The Rangers could also pick and choose from a list of right-handers that includes names like Francisco Cordero, Kyle Farnsworth, Jason Frasor, Jon Rauch and Francisco Rodriguez. The list of free-agent left-handers includes names like J.P. Howell, Rich Hill and Manny Parra.
Howell is a particularly intriguing option for the Rangers. Bill Ladson of MLB.com has reported that the Rangers have kicked the tires on Howell, who is coming off a season in which he held lefty hitters to a .612 OPS. He could be a weapon for the Rangers to use against the top lefty hitters in the AL West.
You know, like that one guy on the Los Angeles Angels who used to play for the Rangers.
Phase 4: Figure Out the Jurickson Profar Dilemma
Once Daniels has his lineup, rotation and bullpen squared away, he can look to address internal matters.
Assuming he isn't traded—and it seems highly unlikely that he will be—priority No. 1 for Daniels will be figuring out how the heck he's going to make an everyday player out of Jurickson Profar.
As things are arranged now, there's no obvious fit for Profar. He's a shortstop by trade, but he can't start at short so long as Elvis Andrus is in town. He could slide over to second base, but he can't do that until Ian Kinsler is moved.
There's a fair chance that will happen even if a trade isn't made that shakes up Texas' infield. Kinsler could find his way to the outfield, and the Rangers have also acknowledged that moving him over to first base is a possibility.
If Profar is everything the scouts say he is, he could end up being the biggest addition the Rangers make this winter. Jonathan Mayo of MLB.com and others have him billed as a plus defender with speed and developing power.
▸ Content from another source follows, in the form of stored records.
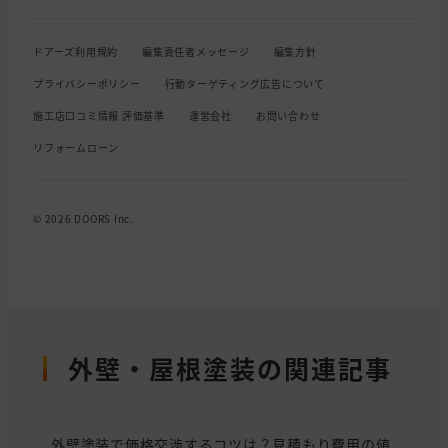
ドアーズ利用規約
編集責任者メッセージ
編集方針
プライバシーポリシー
行動ターゲティング広告について
施工店口コミ情報 評価基準
運営会社
お問い合わせ
リフォームローン
© 2026 DOORS Inc.
外壁・屋根塗装の関連記事
外壁塗装で価格交渉するコツは？見積もり費用の値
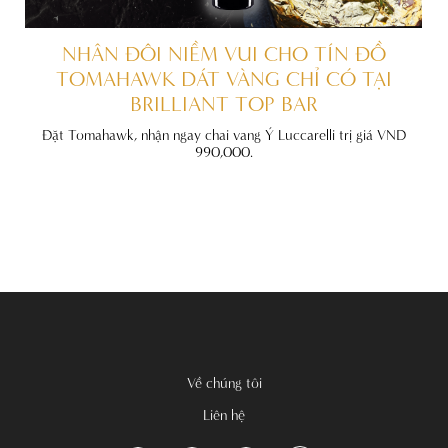
ẤT
NHÂN ĐÔI NIỀM VUI CHO TÍN ĐỒ
TOMAHAWK DÁT VÀNG CHỈ CÓ TẠI
BRILLIANT TOP BAR
đãi
nh
Đặt Tomahawk, nhận ngay chai vang Ý Luccarelli trị giá VND
990,000.
Về chúng tôi
Liên hệ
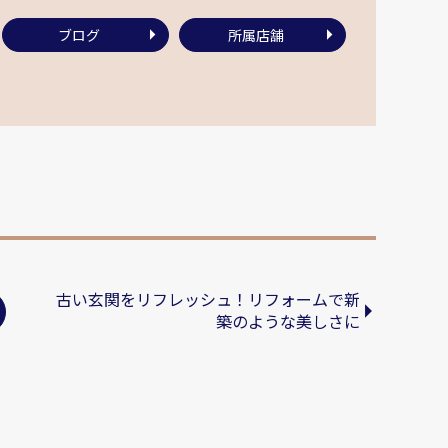
ブログ
所属店舗
古い玄関をリフレッシュ！リフォームで新
築のような美しさに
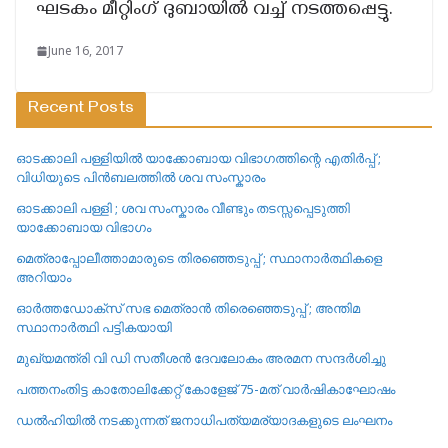
ഘടകം മീറ്റിംഗ് ദുബായിൽ വച്ച് നടത്തപ്പെട്ടു.
June 16, 2017
Recent Posts
ഓടക്കാലി പള്ളിയിൽ യാക്കോബായ വിഭാഗത്തിന്റെ എതിർപ്പ് ;
വിധിയുടെ പിൻബലത്തിൽ ശവ സംസ്കാരം
ഓടക്കാലി പള്ളി ; ശവ സംസ്കാരം വീണ്ടും തടസ്സപ്പെടുത്തി
യാക്കോബായ വിഭാഗം
മെത്രാപ്പോലീത്താമാരുടെ തിരഞ്ഞെടുപ്പ് ; സ്ഥാനാർത്ഥികളെ
അറിയാം
ഓർത്തഡോക്സ് സഭ മെത്രാൻ തിരെഞ്ഞെടുപ്പ് ; അന്തിമ
സ്ഥാനാർത്ഥി പട്ടികയായി
മുഖ്യമന്ത്രി വി ഡി സതീശൻ ദേവലോകം അരമന സന്ദർശിച്ചു
പത്തനംതിട്ട കാതോലിക്കേറ്റ്‌ കോളേജ്‌ 75-മത് വാർഷികാഘോഷം
ഡൽഹിയിൽ നടക്കുന്നത് ജനാധിപത്യമര്യാദകളുടെ ലംഘനം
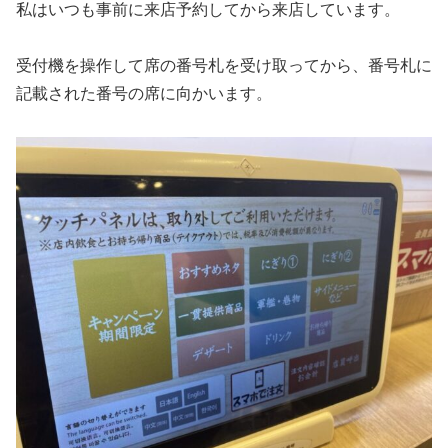
私はいつも事前に来店予約してから来店しています。
受付機を操作して席の番号札を受け取ってから、番号札に
記載された番号の席に向かいます。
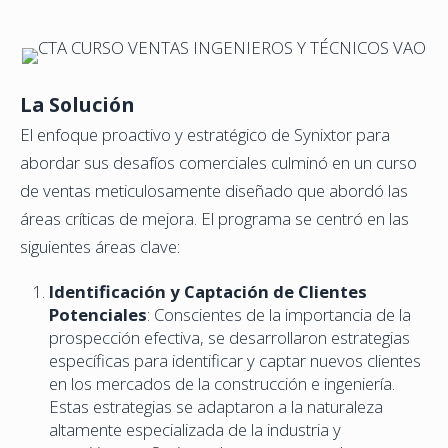
La Solución
El enfoque proactivo y estratégico de Synixtor para
abordar sus desafíos comerciales culminó en un curso
de ventas meticulosamente diseñado que abordó las
áreas críticas de mejora. El programa se centró en las
siguientes áreas clave:
Identificación y Captación de Clientes
Potenciales
: Conscientes de la importancia de la
prospección efectiva, se desarrollaron estrategias
específicas para identificar y captar nuevos clientes
en los mercados de la construcción e ingeniería.
Estas estrategias se adaptaron a la naturaleza
altamente especializada de la industria y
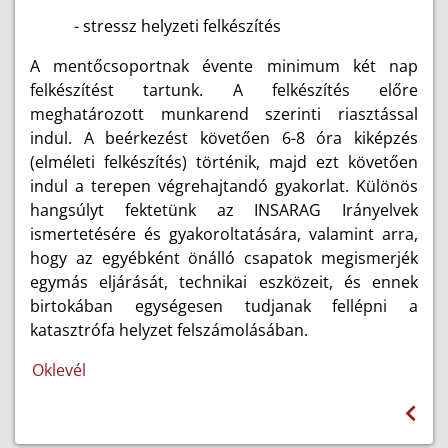
- stressz helyzeti felkészítés
A mentőcsoportnak évente minimum két nap
felkészítést tartunk. A felkészítés előre
meghatározott munkarend szerinti riasztással
indul. A beérkezést követően 6-8 óra kiképzés
(elméleti felkészítés) történik, majd ezt követően
indul a terepen végrehajtandó gyakorlat. Különös
hangsúlyt fektetünk az INSARAG Irányelvek
ismertetésére és gyakoroltatására, valamint arra,
hogy az egyébként önálló csapatok megismerjék
egymás eljárását, technikai eszközeit, és ennek
birtokában egységesen tudjanak fellépni a
katasztrófa helyzet felszámolásában.
Oklevél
If he opens the 2013 season as an everyday player, he'll be one of the top Rookie of the Year candidates in the American League.
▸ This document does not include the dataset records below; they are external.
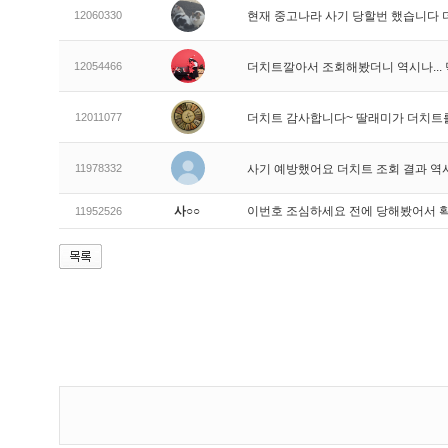
12060330
현재 중고나라 사기 당할번 했습니다
12054466
더치트깔아서 조회해봤더니 역시나..
12011077
더치트 감사합니다~ 딸래미가 더치트
11978332
사기 예방했어요 더치트 조회 결과 역
사○○
이번호 조심하세요 전에 당해봤어서 
11952526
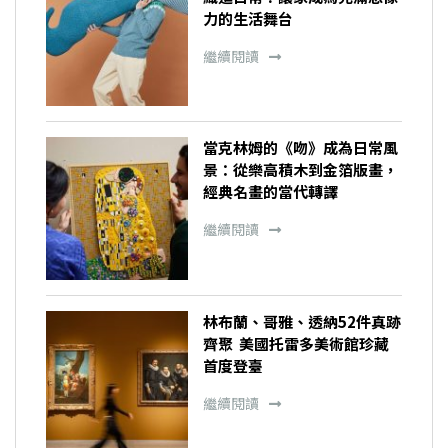
力的生活舞台
繼續閱讀
當克林姆的《吻》成為日常風
景：從樂高積木到金箔版畫，
經典名畫的當代轉譯
繼續閱讀
林布蘭、哥雅、透納52件真跡
齊聚 美國托雷多美術館珍藏
首度登臺
繼續閱讀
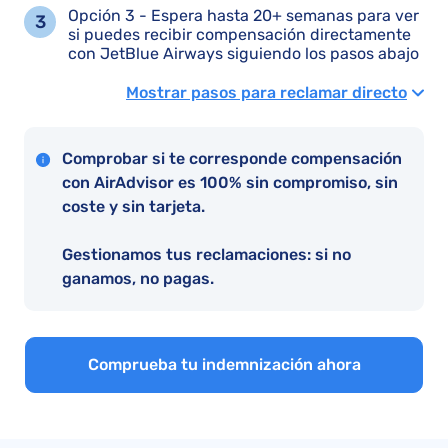
Opción 3 - Espera hasta 20+ semanas para ver
si puedes recibir compensación directamente
con JetBlue Airways siguiendo los pasos abajo
Mostrar pasos para reclamar directo
Comprobar si te corresponde compensación
con AirAdvisor es 100% sin compromiso, sin
coste y sin tarjeta.
Gestionamos tus reclamaciones: si no
ganamos, no pagas.
Comprueba tu indemnización ahora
One way or another, the Rangers will find a way to make it happen.
Phase 5: Prioritize an Extension for Matt Harrison
Once Daniels has figured out the Profar situation, he should turn his attention to Matt Harrison. His place on the team is secure, but what's not so secure is Harrison's place in Texas' future.
Free agency is fast approaching for Harrison, as he's currently slated to hit the open market following the 2014 season. If he maintains the success he's enjoyed in the last two seasons—32 wins, 3.34 ERA, 399 innings, etc.—he's going to be a highly sought-after commodity.
With prices for pitchers rising fast, that means Harrison could be yet another star who could depart Texas for greener pastures. The Rangers seem to realize this, as Jeff Wilson of the Fort Worth Star-Telegram reported in November that the Rangers had started "preliminary negotiations" on an extension with Harrison.
There's no hurry to get a deal done right away, especially with so many other outstanding needs left to be filled via trades or free agency. But once the club's roster is set, it would be wise for Daniels and his underlings to get something done with Harrison in spring training or early on in the season, as they did with Kinsler in April.
Yu Darvish and Derek Holland are both locked up through 2017. If the Rangers lock up Harrison through 2017 (or longer) as well, they won't have to worry too much about the top of their rotation on a year-to-year basis.
All teams should strive to be so fortunate.